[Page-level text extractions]

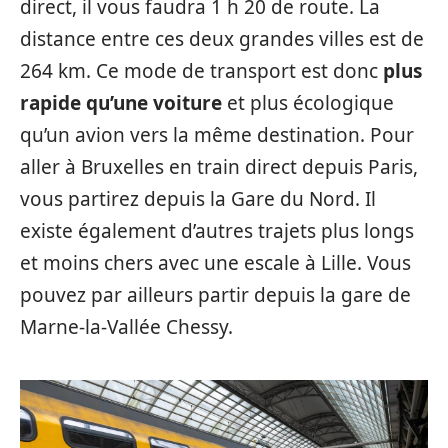
direct, il vous faudra 1 h 20 de route. La
distance entre ces deux grandes villes est de
264 km. Ce mode de transport est donc
plus
rapide qu’une voiture
et plus écologique
qu’un avion vers la même destination. Pour
aller à Bruxelles en train direct depuis Paris,
vous partirez depuis la Gare du Nord. Il
existe également d’autres trajets plus longs
et moins chers avec une escale à Lille. Vous
pouvez par ailleurs partir depuis la gare de
Marne-la-Vallée Chessy.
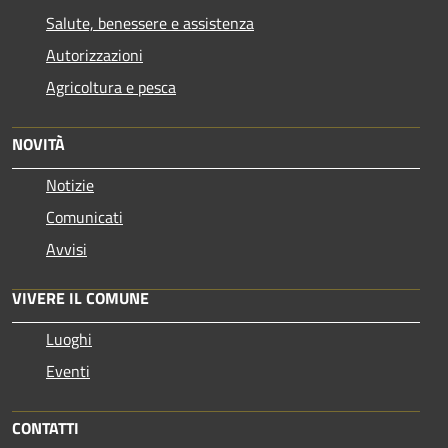
Salute, benessere e assistenza
Autorizzazioni
Agricoltura e pesca
NOVITÀ
Notizie
Comunicati
Avvisi
VIVERE IL COMUNE
Luoghi
Eventi
CONTATTI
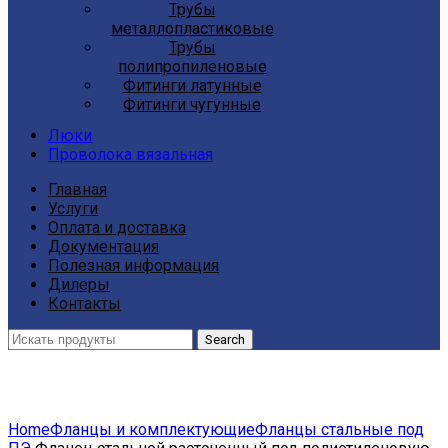
Трубы
металлопластиковые
Трубы
полипропиленовые
Фитинги латунные
Фитинги чугунные
Люки
Проволока вязальная
Главная
Услуги
Оплата и доставка
Документация
Полезная информация
Дилеры
Контакты
Search
Click to enlarge
Home
Фланцы и комплектующие
Фланцы стальные под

## PROBLEM DESCRIPTION
Scan the records for the string "direct" and report each line where it occurs.

## RESPONSE FOR THIS EXERCISE
direct, il vous faudra 1 h 20 de route. La
aller à Bruxelles en train direct depuis Paris,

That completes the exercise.